Couple of things to note. The scatter function just plots the x,y values on the graph as red dots

plt.scatter(X_train, y_train, color=‘red’)

The plot function also maps the data as blue dots but it joins them via line starting from first mapping to the last. Additionally, you will also notice that in the y-axis, we have passed model function predict(X_train) and not predict(x_test) because we want to use the function created using the training set - y=mx+c.

plt.plot(X_train, regressor.predict(X_train), color=‘blue’)

Plot vs Scatter

The primary difference of plt.scatter from plt.plot is that it can be used to create scatter plots where the properties of each individual point (size, face color, edge color, etc.) can be individually controlled or mapped to data.

The purpose of the above code is to show trendline against the training data points(red dots).
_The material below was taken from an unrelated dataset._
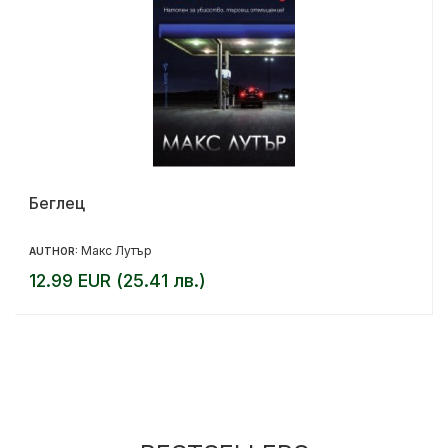
Беглец
Макс Лутър
AUTHOR:
12.99 EUR (25.41 лв.)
If we wanted to show predicted line as set plotted dots, we would have used

plt.scatter(X_train, regressor.predict(X_train), color=‘blue’)

In that case the graph would have looked like this.

Here’s how the graph would like for Test data

1
2
3
4
5
6
7


#Plot the data against test set
plt.scatter(X_test, y_test, color='red')
plt.plot(X_train, regressor.predict(X_train), color='blue')
plt.title('Salary vs Experience (Test Set)')
plt.xlabel('Years of Experience')
plt.ylabel('Salary')
plt.show()

png

As explained earlier, the trend line is what the model was trained against the training data set. Hence

plt.plot(X_train, regressor.predict(X_train), color=‘blue’)

and not

plt.plot(X_test, regressor.predict(X_test), color=‘blue’)

Now let’s create a more complete picture - the training set(RED DOTS), test set(GREEN DOTS) and predicted value (BLACK DOTS).

 1
 2
 3
 4
 5
 6
 7
 8
 9
10


#Plot the data against test set
plt.scatter(X_train, y_train, color='red')
plt.scatter(X_test, y_test, color='green')
plt.scatter(X_test, y_pred, color='black')

plt.plot(X_train, regressor.predict(X_train), color='blue')
plt.title('Salary vs Experience (Test Set)')
plt.xlabel('Years of Experience')
plt.ylabel('Salary')
plt.show()

png

So you will notice that all the black dots lie on the trend line because they are created using the trendline equation.

That’s it. We just trained a model using Simple linear regression and predicted the values, then compared it against test data.